[Stored items]
....................

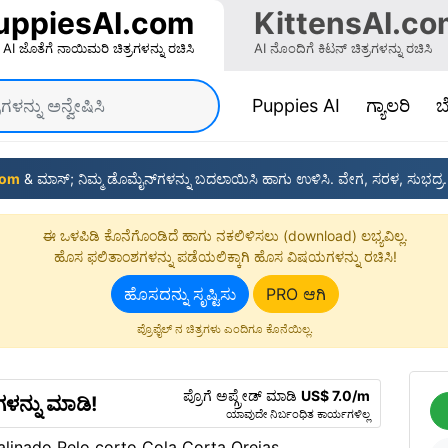
uppiesAI.com
KittensAI.co
AI ಜೊತೆಗೆ ನಾಯಿಮರಿ ಚಿತ್ರಗಳನ್ನು ರಚಿಸಿ
AI ನೊಂದಿಗೆ ಕಿಟನ್ ಚಿತ್ರಗಳನ್ನು ರಚಿಸಿ
(current)
Puppies AI
ಗ್ಯಾಲರಿ
ಬ
com
& ಮಾಸ್‌; ನಿಮ್ಮ ಡೊಮೈನ್‌ಗಳನ್ನು ಬದಲಾಯಿಸಿ ಹಾಗು ಉಳಿಸಿ. ವೇಗ, ಸರಳ, ಸುಭದ್
ಈ ಒಳಪಿಡಿ ಕೊನೆಗೊಂಡಿದೆ ಹಾಗು ನಕಲಿಳಿಸಲು (download) ಲಭ್ಯವಿಲ್ಲ.
ಹೊಸ ಫಲಿತಾಂಶಗಳನ್ನು ಪಡೆಯಲಿಕ್ಕಾಗಿ ಹೊಸ ವಿಷಯಗಳನ್ನು ರಚಿಸಿ!
ಹೊಸದನ್ನು ಸೃಷ್ಟಿಸು
PRO ಆಗಿ
ಪ್ರೊಫೈಲ್ ನ ಚಿತ್ರಗಳು ಎಂದಿಗೂ ಕೊನೆಯಿಲ್ಲ.
ಪ್ರೊಗೆ ಅಪ್ಗ್ರೇಡ್ ಮಾಡಿ
US$ 7.0/m
ಗಳನ್ನು ಮಾಡಿ!
ಯಾವುದೇ ನಿರ್ಬಂಧಿತ ಕಾರ್ಯಗಳಿಲ್ಲ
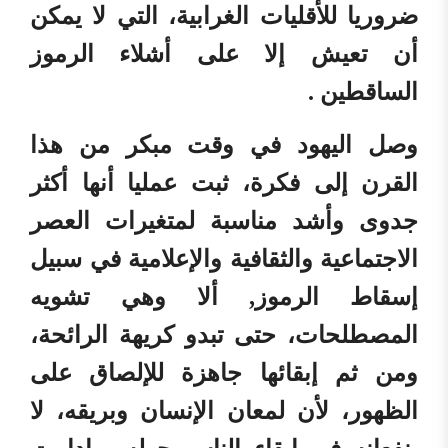
ضروريا للأقليات الغرابية، التي لا يمكن
أن تعيش إلا على أشلاء الرموز
الساقطين .
وصل اليهود في وقت مبكر من هذا
القرن إلى فكرة، ثبت عمليا أنها أكثر
جدوى وأشد مناسبة لمتغيرات العصر
الاجتماعية والثقافية والإعلامية في سبيل
إسقاط الرموز, ألا وهي تشويه
المصطلحات، حتى تبدو كريهة الرائحة،
ومن ثم إبقائها جاهزة للإلصاق على
الظهور، لأن لمعان الإنسان وبريقه، لا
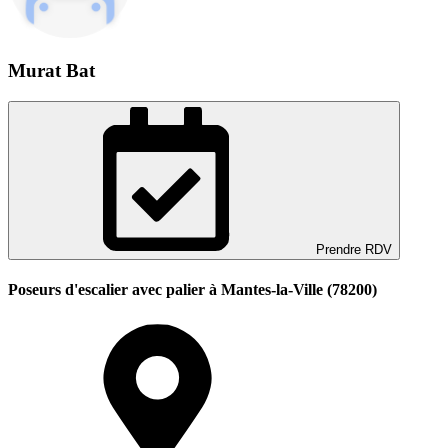
Murat Bat
Prendre RDV
Poseurs d'escalier avec palier à Mantes-la-Ville (78200)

....................

**INSTRUCTIONS FOR THE TASK:** Could you transcribe all of the data exactly and omit the pictures?

**YOUR SOLUTION:**
uppiesAI.com
KittensAI.co
AI ಜೊತೆಗೆ ನಾಯಿಮರಿ ಚಿತ್ರಗಳನ್ನು ರಚಿಸಿ
AI ನೊಂದಿಗೆ ಕಿಟನ್ ಚಿತ್ರಗಳನ್ನು ರಚಿಸಿ
(current)
Puppies AI
ಗ್ಯಾಲರಿ
ಬ
com
& ಮಾಸ್‌; ನಿಮ್ಮ ಡೊಮೈನ್‌ಗಳನ್ನು ಬದಲಾಯಿಸಿ ಹಾಗು ಉಳಿಸಿ. ವೇಗ, ಸರಳ, ಸುಭದ್
ಈ ಒಳಪಿಡಿ ಕೊನೆಗೊಂಡಿದೆ ಹಾಗು ನಕಲಿಳಿಸಲು (download) ಲಭ್ಯವಿಲ್ಲ.
ಹೊಸ ಫಲಿತಾಂಶಗಳನ್ನು ಪಡೆಯಲಿಕ್ಕಾಗಿ ಹೊಸ ವಿಷಯಗಳನ್ನು ರಚಿಸಿ!
ಹೊಸದನ್ನು ಸೃಷ್ಟಿಸು
PRO ಆಗಿ
ಪ್ರೊಫೈಲ್ ನ ಚಿತ್ರಗಳು ಎಂದಿಗೂ ಕೊನೆಯಿಲ್ಲ.
ಪ್ರೊಗೆ ಅಪ್ಗ್ರೇಡ್ ಮಾಡಿ
US$ 7.0/m
ಗಳನ್ನು ಮಾಡಿ!
ಯಾವುದೇ ನಿರ್ಬಂಧಿತ ಕಾರ್ಯಗಳಿಲ್ಲ
ضروريا للأقليات الغرابية، التي لا يمكن
أن تعيش إلا على أشلاء الرموز
الساقطين .
وصل اليهود في وقت مبكر من هذا
القرن إلى فكرة، ثبت عمليا أنها أكثر
جدوى وأشد مناسبة لمتغيرات العصر
الاجتماعية والثقافية والإعلامية في سبيل
إسقاط الرموز, ألا وهي تشويه
المصطلحات، حتى تبدو كريهة الرائحة،
ومن ثم إبقائها جاهزة للإلصاق على
الظهور، لأن لمعان الإنسان وبريقه، لا
Murat Bat
Prendre RDV
Poseurs d'escalier avec palier à Mantes-la-Ville (78200)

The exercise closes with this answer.